Compare the results for the first link the `links` array, they are the same:

In [7]:
import random
import re
import urllib.parse
import urllib.request

from bs4 import BeautifulSoup

LIMIT = 20


def main():
    links = get_links("/wiki/Сталин,_Иосиф_Виссарионович")

    count = 0
    while len(links) > 0:
        new_article = links[0].attrs["href"]
        new_article = urllib.parse.unquote(new_article)
        print(new_article)
        links = get_links(new_article)
        count += 1
        if count == LIMIT:
            break
    return 0


def get_links(url):
    url = urllib.parse.quote(url)
    html = urllib.request.urlopen(f"https://ru.wikipedia.org{url}")
    bs = BeautifulSoup(html, "lxml")

    return bs.find("div", {"id": "bodyContent"}).find_all(
        "a", href=re.compile("^(/wiki/)((?!:).)*$")
    )


if __name__ == "__main__":
    main()

/wiki/Сталин_(значения)
/wiki/Псевдоним
/wiki/Псевдоним_(значения)
/wiki/Викисловарь
/wiki/Английский_язык
/wiki/Таблица_МФА_для_английского_языка
/wiki/МФА
/wiki/IPA_(значения)
/wiki/Викисловарь
/wiki/Английский_язык
/wiki/Таблица_МФА_для_английского_языка
/wiki/МФА
/wiki/IPA_(значения)
/wiki/Викисловарь
/wiki/Английский_язык
/wiki/Таблица_МФА_для_английского_языка
/wiki/МФА
/wiki/IPA_(значения)
/wiki/Викисловарь
/wiki/Английский_язык


In [6]:
import random
import re
import urllib.parse
import urllib.request

from bs4 import BeautifulSoup

LIMIT = 20


def main():
    links = get_links("/wiki/Сталин,_Иосиф_Виссарионович")

    count = 0
    while len(links) > 0:
        new_article = links[0].attrs["href"]
        new_article = urllib.parse.unquote(new_article)
        print(new_article)
        links = get_links(new_article)
        count += 1
        if count == LIMIT:
            break
    return 0


def get_links(url):
    url = urllib.parse.quote(url)
    html = urllib.request.urlopen(f"https://ru.wikipedia.org{url}")
    bs = BeautifulSoup(html, "lxml")

    return bs.find_all(
        "a", href=re.compile("^(/wiki/)((?!:).)*$")
    )


if __name__ == "__main__":
    main()

/wiki/Сталин_(значения)
/wiki/Псевдоним
/wiki/Псевдоним_(значения)
/wiki/Викисловарь
/wiki/Английский_язык
/wiki/Таблица_МФА_для_английского_языка
/wiki/МФА
/wiki/IPA_(значения)
/wiki/Викисловарь
/wiki/Английский_язык
/wiki/Таблица_МФА_для_английского_языка
/wiki/МФА
/wiki/IPA_(значения)
/wiki/Викисловарь
/wiki/Английский_язык
/wiki/Таблица_МФА_для_английского_языка
/wiki/МФА
/wiki/IPA_(значения)
/wiki/Викисловарь
/wiki/Английский_язык


# 3.2 Crawling an Entire Site

Crawling an entire site, especially a large one, is a memory-intensive process that is best suited to applications for which a database to store crawling results is readily available.

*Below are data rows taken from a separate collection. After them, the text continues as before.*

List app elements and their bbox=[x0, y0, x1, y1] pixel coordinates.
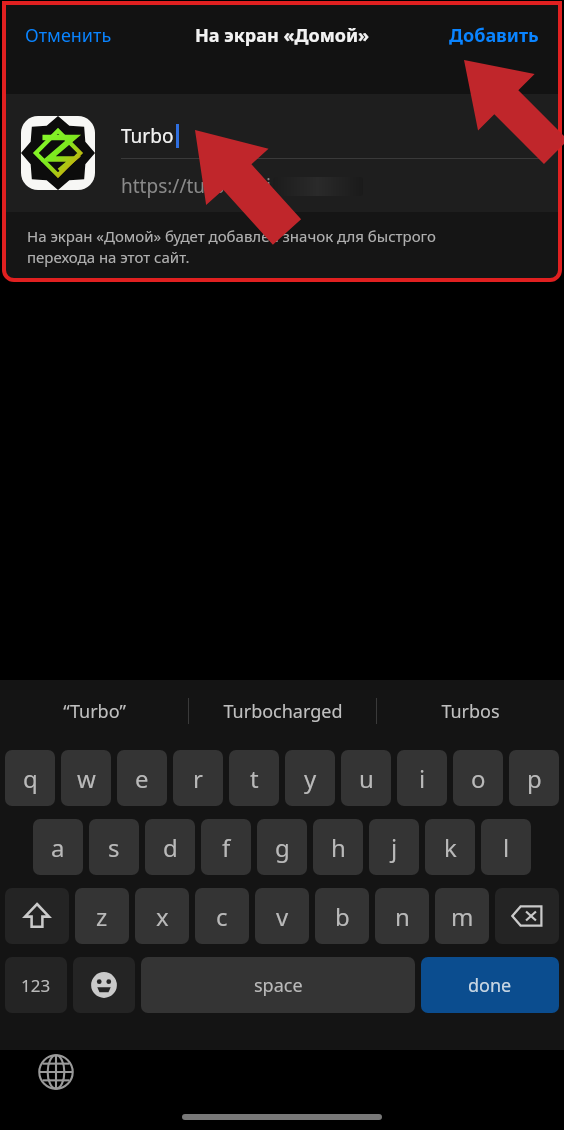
button[interactable]: p bbox=[509, 750, 559, 806]
button[interactable]: w bbox=[61, 750, 111, 806]
button[interactable]: Добавить bbox=[441, 17, 547, 54]
staticText: k bbox=[444, 831, 457, 864]
staticText: o bbox=[471, 762, 486, 795]
staticText: v bbox=[276, 900, 289, 933]
button[interactable]: Отменить bbox=[17, 17, 120, 54]
button[interactable]: r bbox=[173, 750, 223, 806]
button[interactable]: 123 bbox=[5, 957, 67, 1013]
button[interactable]: o bbox=[453, 750, 503, 806]
button[interactable]: l bbox=[481, 819, 531, 875]
button[interactable]: g bbox=[257, 819, 307, 875]
staticText: w bbox=[77, 762, 96, 795]
button[interactable]: Turbos bbox=[377, 680, 564, 742]
staticText: d bbox=[163, 831, 178, 864]
staticText: z bbox=[96, 900, 108, 933]
staticText: p bbox=[527, 762, 542, 795]
staticText: Turbos bbox=[441, 699, 500, 724]
staticText: l bbox=[503, 831, 510, 864]
staticText: Turbocharged bbox=[223, 699, 343, 724]
staticText: Turbo bbox=[121, 123, 174, 149]
button[interactable]: i bbox=[397, 750, 447, 806]
button[interactable]: d bbox=[145, 819, 195, 875]
button[interactable]: j bbox=[369, 819, 419, 875]
button[interactable]: x bbox=[135, 888, 189, 944]
staticText: r bbox=[193, 762, 203, 795]
staticText: u bbox=[359, 762, 374, 795]
staticText: b bbox=[335, 900, 350, 933]
button[interactable]: Backspace bbox=[495, 888, 559, 944]
staticText: g bbox=[275, 831, 290, 864]
button[interactable]: k bbox=[425, 819, 475, 875]
button[interactable]: a bbox=[33, 819, 83, 875]
staticText: s bbox=[108, 831, 120, 864]
button[interactable]: v bbox=[255, 888, 309, 944]
staticText: c bbox=[216, 900, 228, 933]
button[interactable]: y bbox=[285, 750, 335, 806]
staticText: f bbox=[222, 831, 231, 864]
button[interactable]: u bbox=[341, 750, 391, 806]
button[interactable]: f bbox=[201, 819, 251, 875]
staticText: h bbox=[331, 831, 346, 864]
staticText: https://turbo bbox=[121, 173, 237, 199]
button[interactable]: b bbox=[315, 888, 369, 944]
staticText: a bbox=[51, 831, 65, 864]
staticText: m bbox=[451, 900, 474, 933]
staticText: 123 bbox=[21, 974, 51, 997]
button[interactable]: Turbocharged bbox=[189, 680, 376, 742]
staticText: j bbox=[391, 831, 398, 864]
staticText: space bbox=[254, 973, 303, 998]
button[interactable]: Emoji bbox=[73, 957, 135, 1013]
button[interactable]: space bbox=[141, 957, 415, 1013]
staticText: e bbox=[135, 762, 149, 795]
staticText: q bbox=[23, 762, 38, 795]
button[interactable]: z bbox=[75, 888, 129, 944]
button[interactable]: done bbox=[421, 957, 559, 1013]
staticText: x bbox=[156, 900, 169, 933]
staticText: casi bbox=[237, 173, 271, 199]
staticText: Отменить bbox=[25, 23, 112, 48]
button[interactable]: m bbox=[435, 888, 489, 944]
button[interactable]: s bbox=[89, 819, 139, 875]
button[interactable]: “Turbo” bbox=[0, 680, 188, 742]
button[interactable]: t bbox=[229, 750, 279, 806]
staticText: Добавить bbox=[449, 23, 539, 48]
staticText: На экран «Домой» будет добавлен значок д… bbox=[27, 226, 436, 268]
button[interactable]: Shift bbox=[5, 888, 69, 944]
staticText: i bbox=[419, 762, 426, 795]
staticText: y bbox=[304, 762, 317, 795]
button[interactable]: n bbox=[375, 888, 429, 944]
staticText: На экран «Домой» bbox=[195, 23, 370, 48]
staticText: “Turbo” bbox=[63, 699, 126, 724]
staticText: t bbox=[250, 762, 259, 795]
button[interactable]: q bbox=[5, 750, 55, 806]
staticText: n bbox=[395, 900, 410, 933]
staticText: done bbox=[468, 973, 512, 998]
button[interactable]: e bbox=[117, 750, 167, 806]
button[interactable]: c bbox=[195, 888, 249, 944]
button[interactable]: Change keyboard language bbox=[34, 1050, 78, 1094]
button[interactable]: h bbox=[313, 819, 363, 875]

However, you can explore the behavior of these types of applications without running them full-scale. To learn more about running these applications by using a database, see **Chapter 6**.

## Deep web

The **deep web** is any part of the web that’s not part of the **surface web**. The surface is part of the internet that is indexed by search engines. Estimates vary widely, but the deep web almost certainly makes up about 90% of the internet. Because Google can’t do things like submit forms, find pages that haven’t been linked to by a top-level domain, or investigate sites where `robots.txt` prohibits it, the surface web stays relatively small.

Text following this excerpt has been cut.